With over 10 years of research on neuroscience and neuroplasticity, Dr. Carol Dweck identified two types of mindset: Growth and Fixed. With brain wave research and studies on various groups of students and employees, the research repeatedly shows that those with a growth mindset are motivated to find solutions and reflect traits we seek in high performing employees: achievement orientation, problem solving, creativity, effort, and persistence. Whereas those with a fixed mindset believe they have a certain level of intelligence (like a fixed trait); and often avoid difficult workplace challenges.
Dr. Dweck notes that our beliefs about our mind and neuroplasticity are paramount. Those with a fixed mindset turn away from learning and trying new things. Those with a growth mindset seek answers and solve problems; and they outperform those with a fixed believe. These growth mindset people believe that abilities and intelligence can be developed and enhanced through effort, persistence, and learning activities.

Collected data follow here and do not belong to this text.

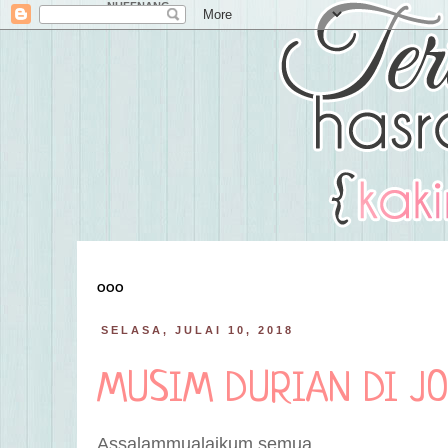
NUFFNANG
OOO
SELASA, JULAI 10, 2018
MUSIM DURIAN DI J
Assalammualaikum semua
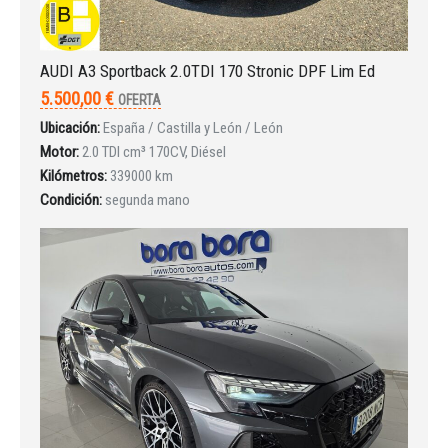
AUDI A3 Sportback 2.0TDI 170 Stronic DPF Lim Ed
5.500,00 €
OFERTA
Ubicación:
España / Castilla y León / León
Motor:
2.0 TDI cm³ 170CV, Diésel
Kilómetros:
339000 km
Condición:
segunda mano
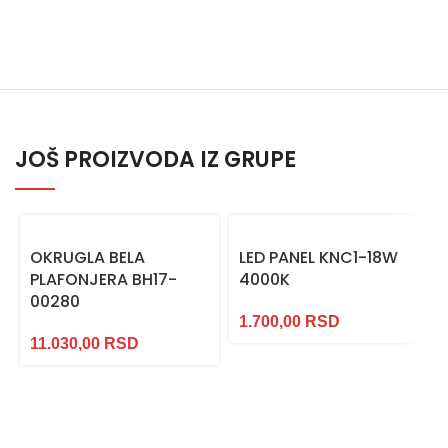
JOŠ PROIZVODA IZ GRUPE
OKRUGLA BELA
LED PANEL KNC1-18W
PLAFONJERA BH17-
4000K
00280
1.700,00
RSD
11.030,00
RSD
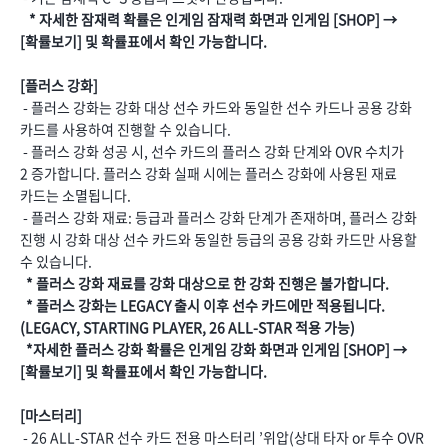
* 자세한 잠재력 확률은 인게임 잠재력 화면과 인게임 [SHOP] →
[확률보기] 및 확률표에서 확인 가능합니다.
[플러스 강화]
- 플러스 강화는 강화 대상 선수 카드와 동일한 선수 카드나 공용 강화
카드를 사용하여 진행할 수 있습니다.
- 플러스 강화 성공 시, 선수 카드의 플러스 강화 단계와 OVR 수치가
2 증가합니다. 플러스 강화 실패 시에는 플러스 강화에 사용된 재료
카드는 소멸됩니다.
- 플러스 강화 재료: 등급과 플러스 강화 단계가 존재하며, 플러스 강화
진행 시 강화 대상 선수 카드와 동일한 등급의 공용 강화 카드만 사용할
수 있습니다.
* 플러스 강화 재료를 강화 대상으로 한 강화 진행은 불가합니다.
* 플러스 강화는 LEGACY 출시 이후 선수 카드에만 적용됩니다.
(LEGACY, STARTING PLAYER, 26 ALL-STAR 적용 가능)
*자세한 플러스 강화 확률은 인게임 강화 화면과 인게임 [SHOP] →
[확률보기] 및 확률표에서 확인 가능합니다.
[마스터리]
- 26 ALL-STAR 선수 카드 전용 마스터리 ’위압(상대 타자 or 투수 OVR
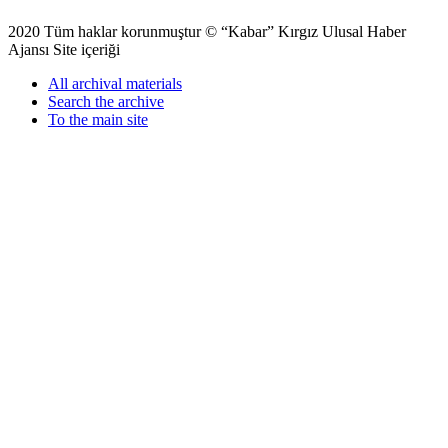
2020 Tüm haklar korunmuştur © “Kabar” Kırgız Ulusal Haber
Ajansı Site içeriği
All archival materials
Search the archive
To the main site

In a wonderful analogy, Dr. Dweck reminds us that babies are always in a growth mindset, she states, you never see an unmotivated baby. Yet, somewhere between this, and our development into adulthood, employees tend to have either a continuation of the baby view, eager to learn and gusto in finding solutions. Do you have the strategies to develop your leaders to motivate their employees? Coaching and leadership is critical. There are strategies that support nurturing a growth mindset. Some include positive reinforcement and recognizing effort, strategy and progress; teaching about neuron formation and improving brain processing. Are you hiring and promoting those who work their brains like they do their muscles? In today’s VUCA workplace (high speed business environment that reflects a volatile, uncertain, complex and ambiguous), hiring and developing for a growth mindset may provide the talent to outperform your competition.